In 2012, the invasive plants were “higher than any of us,” Butch recalls. He decided to start the clean-up at the stream – but first he had to find the stream. It was covered by vines and clogged with junk, and people thought it had dried up. Baltimore Green Space put Butch in touch with the Johns Hopkins President’s Day of Service, and volunteers from a sorority helped Butch pull old lumber, vacuum cleaners, and five bags of glass from the stream. Soon he could find the source: a spring whose water is clean enough that salamanders and turtles can live there. And the soil appears uncontaminated too. Research coordinated by Baltimore Green Space shows that the it includes a good layer of organic material, as in larger rural forests.
Initially the work of restoring the Springfield Woods focused on clearing out the junk, including dog cages that Butch suspects were used for raising pit bulls. As he got deeper into the process, Butch learned about natural spaces from Baltimore Green Space and partner organizations, including the Maryland Forestry Service, the University of Maryland Extension, the University of Baltimore, College Park, and the Maryland Natural History Society. Now he has a plan. “We’re trying to save the good stuff, and take out all the invasives.”
People in the neighborhood have begun pitching in, and they don’t let contractors dump construction trash there anymore. Volunteers from local private schools come to help too. It’s very important for helpers to know which plants need to go and which should stay. Butch is philosophical about the delicate balance required to educate enthusiastic helpers without scaring them away.

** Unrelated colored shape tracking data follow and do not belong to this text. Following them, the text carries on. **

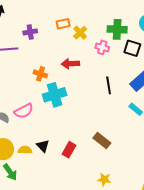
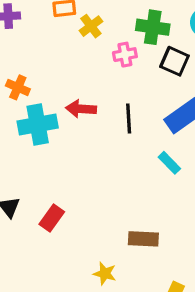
pink cross: (102, 47) -> (125, 55), turned -32
red arrow: (70, 64) -> (81, 109), moved
brown rectangle: (102, 140) -> (143, 239), moved, turned -42

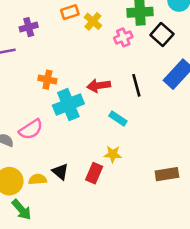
black square: (174, 61) -> (162, 34), turned 30
cyan rectangle: (169, 163) -> (118, 119), moved
yellow star: (105, 274) -> (113, 154), moved

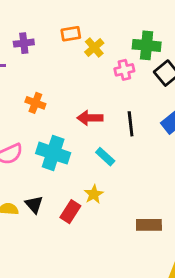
cyan cross: (68, 105) -> (53, 153), moved, turned 32
yellow star: (113, 154) -> (94, 194), turned 30

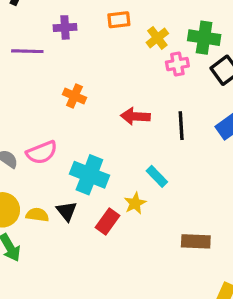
yellow cross: (94, 47) -> (157, 38), moved
cyan cross: (53, 153) -> (89, 175), moved
cyan rectangle: (105, 157) -> (157, 176), moved

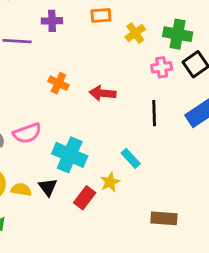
pink cross: (177, 64) -> (162, 67), moved
red arrow: (135, 116) -> (103, 93), moved

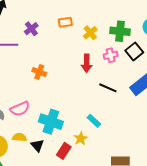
purple cross: (52, 21) -> (31, 29), turned -32
red arrow: (103, 93) -> (87, 63), moved, turned -90
black line: (154, 113) -> (108, 88), turned -60
yellow semicircle: (21, 190) -> (19, 137), moved

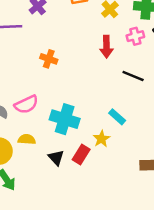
black triangle: (37, 145) -> (56, 158), moved

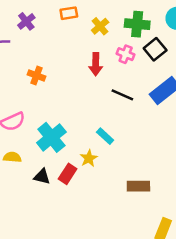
pink cross: (135, 36) -> (126, 54), turned 35
cyan cross: (65, 119) -> (51, 137), turned 32
black triangle: (56, 158) -> (42, 176), turned -35

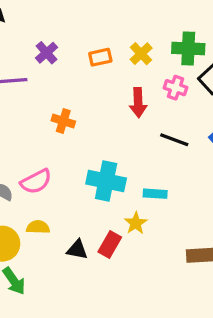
orange rectangle: (69, 13) -> (100, 57), moved
cyan rectangle: (105, 136) -> (155, 194), turned -36
cyan cross: (51, 137) -> (106, 181), moved, turned -36

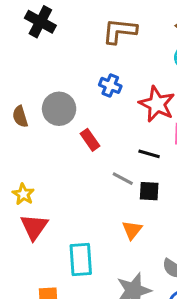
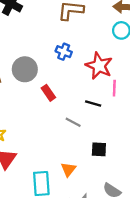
black square: (149, 191) -> (99, 149), moved
orange triangle: (132, 230) -> (68, 169), moved

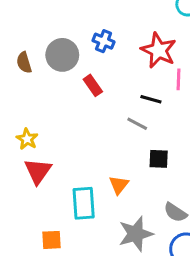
blue cross: (64, 52) -> (104, 41), moved
gray line: (73, 122) -> (137, 124), moved

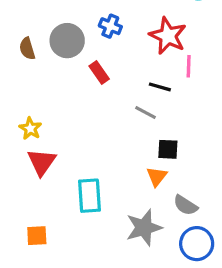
orange triangle: (119, 185) -> (157, 176), moved
orange square: (52, 240) -> (37, 236), moved

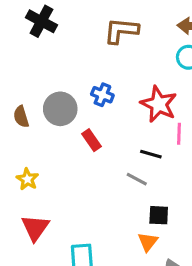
yellow star: (30, 129) -> (27, 179), moved

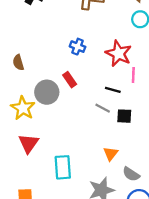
gray circle: (60, 109) -> (47, 92), moved
yellow star: (27, 179) -> (23, 108), size x1.5
black square: (159, 215) -> (124, 116), moved

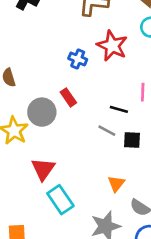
red star: (119, 53) -> (112, 46), moved
red triangle: (29, 143) -> (43, 169), moved
cyan rectangle: (63, 167) -> (60, 200), turned -30

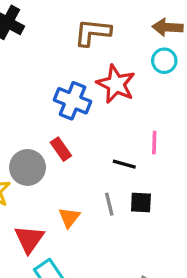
blue cross: (78, 59) -> (73, 101), size x1.5
gray line: (107, 131) -> (109, 204), moved, turned 48
orange triangle: (116, 184) -> (69, 217), moved

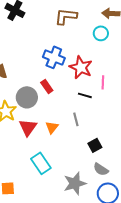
cyan circle: (164, 61) -> (101, 33), moved
red star: (116, 84) -> (81, 67), moved
black square: (141, 202) -> (95, 145), moved, turned -32
red triangle: (29, 239) -> (28, 127), moved

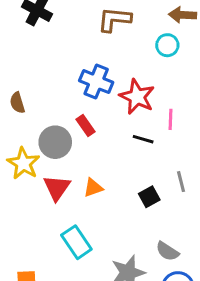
gray line: (76, 119) -> (181, 182), moved
orange triangle: (52, 127) -> (93, 188), turned 32
black square: (95, 145) -> (149, 197), moved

To make the forest more welcoming Butch names parts of the woods, complete with wooden signs. Some examples: “Fox Den Way”, where there actually is a fox den. “Sunset View”, at the top of a westward-facing hill that was originally nothing but briars and now is a shady spot with cool cross breezes. “Gathering Place,” a clearing with wild flowers. The more he does, the more he thinks of to do – and a big focus is children. He wants to teach kids to love the forest, and he thinks about organizing a program of campfire stories held in the patch to show kids not to be afraid of natural places. He wants to build a fence at the edge of Sunset View to make it safe for young children so that public schools can bring kids for walks. He wants to label the trees. Butch notes that people are scared of wolves in the patch – but there are no wolves, just foxes, opossums, and raccoon.
Springfield Woods’ role as a real-life laboratory for teaching students at all levels is very important to Butch. From school kids to PhD candidates, all are learning about urban forests and native plants. While he plants pecan, persimmon, and elderberry trees for the wildlife, Butch thinks about planning foraging hikes to show his neighbors a natural world they haven’t noticed. It’s one more reason for them to love and protect a treasure right at their feet.